The measured data from the general propeller idling state to the propeller complete stop of the present invention is stored in the controller, and the control contents to the controlled device based on this data Is stored in the control controller with time, and the timer control is automatically switched.

(5) The operations from (1) to (4) above are operations from the start of the prime mover to the idling speed, but the movement of the ship is from the propeller start-up to the propeller complete stop.
However, when starting the prime mover, the prime mover is at idling speed, and the operation from the propeller stopped state (prime mover), until the propeller speed reaches the general idling speed, the "propeller speed is zero to general In the "low speed rotation operation at idling speed or less", the propeller operation controlled so as to be the best fuel consumption rate point of the prime mover is not performed.

(6) When the ship enters the port, operate the governor handle so that the ship decelerates, and after the propeller speed has decreased and the prime mover has reached idling speed, the prime mover is in idling speed and the propeller speed Is steplessly decelerated to completely stop propeller rotation. There are two methods for this operation.
As a first method, at the same time as the oil amount from the hydraulic pump to the hydraulic motor begins to increase, the propeller rotation speed begins to decelerate in parallel, and when the propeller rotation speed is confirmed to be zero, the ring gear clutch is turned off, Turn on the hydraulic motor clutch and stop the propeller completely.
As a second method, while increasing the amount of oil from the hydraulic pump to the hydraulic motor, the hydraulic motor capacity is decreased to reduce the propeller rotational speed, and at the midpoint of propeller deceleration, the ring gear clutch is turned off and the ring gear brake is turned on. Thus, the hydraulic pump discharge port is changed simultaneously, and the subsequent propeller driving method is only hydraulic driving. Therefore, reverse rotation of the hydraulic motor and reverse rotation of the sun gear increase the hydraulic motor capacity and simultaneously decrease the hydraulic pump discharge amount, thereby reducing the propeller rotation speed and simultaneously stopping the propeller to turn on the hydraulic motor brake.
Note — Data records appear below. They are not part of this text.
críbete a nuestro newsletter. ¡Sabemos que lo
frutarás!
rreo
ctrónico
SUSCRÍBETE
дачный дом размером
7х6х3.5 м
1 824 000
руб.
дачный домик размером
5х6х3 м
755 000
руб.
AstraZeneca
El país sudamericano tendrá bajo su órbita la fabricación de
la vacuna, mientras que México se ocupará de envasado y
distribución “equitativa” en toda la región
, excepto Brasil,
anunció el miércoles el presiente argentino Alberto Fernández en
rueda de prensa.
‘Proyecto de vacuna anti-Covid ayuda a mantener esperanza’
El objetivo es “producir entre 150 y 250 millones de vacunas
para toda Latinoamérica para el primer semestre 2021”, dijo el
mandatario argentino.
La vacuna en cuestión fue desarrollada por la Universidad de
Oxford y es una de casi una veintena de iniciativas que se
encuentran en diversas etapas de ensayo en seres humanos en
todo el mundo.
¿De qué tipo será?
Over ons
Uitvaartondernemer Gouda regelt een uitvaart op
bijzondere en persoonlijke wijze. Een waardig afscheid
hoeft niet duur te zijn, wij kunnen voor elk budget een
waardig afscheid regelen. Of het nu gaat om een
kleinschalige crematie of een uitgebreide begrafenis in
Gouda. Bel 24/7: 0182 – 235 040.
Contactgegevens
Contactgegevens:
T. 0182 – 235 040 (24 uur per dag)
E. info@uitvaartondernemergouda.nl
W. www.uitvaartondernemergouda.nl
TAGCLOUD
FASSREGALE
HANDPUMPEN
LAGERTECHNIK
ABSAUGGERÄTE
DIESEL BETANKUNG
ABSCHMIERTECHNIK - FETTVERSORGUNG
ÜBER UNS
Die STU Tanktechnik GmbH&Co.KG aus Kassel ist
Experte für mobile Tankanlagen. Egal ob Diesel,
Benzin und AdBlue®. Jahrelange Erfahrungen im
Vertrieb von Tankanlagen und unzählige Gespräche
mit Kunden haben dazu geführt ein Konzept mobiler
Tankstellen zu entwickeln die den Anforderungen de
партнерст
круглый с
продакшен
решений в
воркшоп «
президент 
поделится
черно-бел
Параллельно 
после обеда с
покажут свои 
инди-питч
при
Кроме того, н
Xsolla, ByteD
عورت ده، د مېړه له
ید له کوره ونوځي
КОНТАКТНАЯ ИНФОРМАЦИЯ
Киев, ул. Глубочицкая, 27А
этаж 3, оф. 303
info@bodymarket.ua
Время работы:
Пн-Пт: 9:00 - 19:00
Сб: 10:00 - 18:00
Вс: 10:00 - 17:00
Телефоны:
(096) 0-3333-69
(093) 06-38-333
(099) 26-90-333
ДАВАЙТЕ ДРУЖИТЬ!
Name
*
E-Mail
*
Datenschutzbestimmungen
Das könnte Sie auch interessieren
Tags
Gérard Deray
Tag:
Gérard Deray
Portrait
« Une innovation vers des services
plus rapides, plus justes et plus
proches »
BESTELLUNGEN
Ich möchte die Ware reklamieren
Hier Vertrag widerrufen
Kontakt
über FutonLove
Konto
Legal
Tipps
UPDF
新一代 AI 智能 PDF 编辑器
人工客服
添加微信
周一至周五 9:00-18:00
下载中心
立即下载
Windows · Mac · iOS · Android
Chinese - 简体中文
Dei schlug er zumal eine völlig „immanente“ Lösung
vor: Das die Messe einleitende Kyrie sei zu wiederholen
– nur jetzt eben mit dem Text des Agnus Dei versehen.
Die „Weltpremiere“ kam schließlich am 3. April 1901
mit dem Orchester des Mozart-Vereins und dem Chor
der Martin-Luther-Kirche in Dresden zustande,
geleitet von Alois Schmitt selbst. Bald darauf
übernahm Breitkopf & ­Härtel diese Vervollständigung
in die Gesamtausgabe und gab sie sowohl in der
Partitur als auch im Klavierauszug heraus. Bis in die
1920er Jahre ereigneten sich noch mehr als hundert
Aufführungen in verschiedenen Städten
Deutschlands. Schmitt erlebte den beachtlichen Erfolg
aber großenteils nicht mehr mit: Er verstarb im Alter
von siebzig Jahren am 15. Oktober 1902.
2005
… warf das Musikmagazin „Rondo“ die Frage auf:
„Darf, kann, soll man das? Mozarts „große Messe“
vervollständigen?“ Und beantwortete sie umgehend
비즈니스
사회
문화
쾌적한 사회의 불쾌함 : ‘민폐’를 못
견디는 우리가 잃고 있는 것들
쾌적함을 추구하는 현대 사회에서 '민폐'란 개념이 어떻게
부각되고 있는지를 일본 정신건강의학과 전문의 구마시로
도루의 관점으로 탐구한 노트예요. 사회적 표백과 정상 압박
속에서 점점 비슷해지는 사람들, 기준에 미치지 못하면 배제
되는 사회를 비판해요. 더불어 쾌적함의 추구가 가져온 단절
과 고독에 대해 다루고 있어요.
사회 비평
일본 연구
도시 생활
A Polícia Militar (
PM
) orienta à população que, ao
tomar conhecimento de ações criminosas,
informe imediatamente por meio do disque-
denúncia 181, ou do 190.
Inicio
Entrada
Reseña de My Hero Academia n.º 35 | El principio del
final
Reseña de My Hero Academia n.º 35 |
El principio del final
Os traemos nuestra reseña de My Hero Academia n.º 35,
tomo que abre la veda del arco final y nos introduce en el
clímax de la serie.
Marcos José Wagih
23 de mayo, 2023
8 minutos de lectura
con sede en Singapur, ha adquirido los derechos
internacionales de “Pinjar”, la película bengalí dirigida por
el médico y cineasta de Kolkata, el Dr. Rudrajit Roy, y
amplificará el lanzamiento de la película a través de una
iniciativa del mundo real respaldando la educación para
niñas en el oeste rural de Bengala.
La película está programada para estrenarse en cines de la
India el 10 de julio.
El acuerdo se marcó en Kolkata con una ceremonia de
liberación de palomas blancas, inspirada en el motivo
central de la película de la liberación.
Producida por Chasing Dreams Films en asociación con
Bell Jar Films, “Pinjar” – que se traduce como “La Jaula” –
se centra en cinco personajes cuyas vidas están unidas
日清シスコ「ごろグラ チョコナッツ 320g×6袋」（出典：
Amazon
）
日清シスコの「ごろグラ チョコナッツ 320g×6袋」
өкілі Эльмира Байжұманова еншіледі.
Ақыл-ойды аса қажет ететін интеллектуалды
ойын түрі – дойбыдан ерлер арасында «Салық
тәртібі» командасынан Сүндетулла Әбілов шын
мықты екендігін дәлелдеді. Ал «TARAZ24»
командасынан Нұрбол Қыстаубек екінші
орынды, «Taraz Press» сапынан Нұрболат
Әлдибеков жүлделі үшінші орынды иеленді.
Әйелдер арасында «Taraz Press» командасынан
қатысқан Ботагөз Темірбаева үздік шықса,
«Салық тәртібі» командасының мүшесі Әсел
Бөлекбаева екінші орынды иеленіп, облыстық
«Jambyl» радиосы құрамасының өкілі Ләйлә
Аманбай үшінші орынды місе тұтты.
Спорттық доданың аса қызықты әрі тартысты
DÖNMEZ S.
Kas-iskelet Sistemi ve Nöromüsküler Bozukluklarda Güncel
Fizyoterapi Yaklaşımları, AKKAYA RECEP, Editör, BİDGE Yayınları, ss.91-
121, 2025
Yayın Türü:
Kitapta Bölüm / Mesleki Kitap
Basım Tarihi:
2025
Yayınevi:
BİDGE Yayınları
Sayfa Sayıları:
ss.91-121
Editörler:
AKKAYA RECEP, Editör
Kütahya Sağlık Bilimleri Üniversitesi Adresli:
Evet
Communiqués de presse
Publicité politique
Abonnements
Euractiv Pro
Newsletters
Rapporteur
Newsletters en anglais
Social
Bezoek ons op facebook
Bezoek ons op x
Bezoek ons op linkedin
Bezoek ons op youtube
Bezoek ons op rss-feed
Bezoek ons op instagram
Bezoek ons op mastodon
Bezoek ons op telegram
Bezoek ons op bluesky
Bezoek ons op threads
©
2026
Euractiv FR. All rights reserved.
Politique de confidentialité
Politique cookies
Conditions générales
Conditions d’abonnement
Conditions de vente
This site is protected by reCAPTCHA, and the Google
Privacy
Thus, the propeller can be completely stopped.
Further, when starting the propeller from the ship stop state, the reverse operation of the above contents is performed, and the propeller rotational speed increases steplessly from the propeller stop state at the time of ship start to the position specified by the governor handle.
When the discharge amount of oil in the deceleration direction from the hydraulic pump begins to increase, the rotational speed of the hydraulic motor increases, the reduction ratio increases, and the rotational speed of the propeller begins to decrease. Although the propeller begins to decelerate, the wake flow velocity due to inertia force does not change, the flow is blocked by the propeller blades, the wake flow due to the propeller pitch becomes the propeller driving force, and the hydraulic motor pressure increases. The increase in hydraulic motor pressure is monitored by a hydraulic pressure detector so that it does not exceed a certain pressure to protect the hydraulic equipment and prevent the motor from stopping. When a certain pressure is reached, the oil is discharged from the hydraulic pump. The operation for increasing the amount is stopped, the deceleration of the propeller rotation speed is stopped, and the propeller rotation speed reduction control is performed again after a certain time when the hydraulic motor pressure is displayed below the detector set pressure. This operation is performed until the propeller is completely stopped, the propeller deceleration operation by the above hydraulic motor is stored with time, and is automatically switched to the time operation.
In order to prevent the prime mover from stopping due to reverse power from the propeller and entering into an unsteered state, an abnormal pressure increase due to a decrease in the hydraulic motor capacity can be confirmed by the hydraulic pressure detector operating within the control controller when the specified pressure is confirmed. An operation to temporarily stop the capacity reduction work is performed.
This operation continues until the propeller stops completely. When the propeller complete stop is confirmed in the controller, the main clutch is turned off, the ring gear clutch is turned on, and the command signal to the hydraulic pump is turned off. This operation is finished at this stage. This operation is performed for the purpose of preventing the no-maneuvering state due to the stop by the reverse power of the prime mover.
In addition, when the operation is completed without any problem, the contents of each operation are stored in a storage device in the control controller from the start time to the end time as a series of time control methods, and the malfunction time of the measuring instrument etc. is automatically It can be changed to the time control method by displaying it in the controller.
In this method, the shape of the hull is different for each ship and the load on the propeller is different, so the capacity reduction status of the hydraulic motor is different, and the contents are stored in the storage device in the controller, and the capacity reduction status of the hydraulic motor is controlled. It is stored in the storage device in the controller, and the series of movements is finally replaced by a timer operation, and monitoring by the pressure detector is an auxiliary operation. Even in the operation of controlling the hydraulic pressure so as to prevent overload and stall of the prime mover, it can be replaced with an automatic interlocking operation with the propeller rotational speed.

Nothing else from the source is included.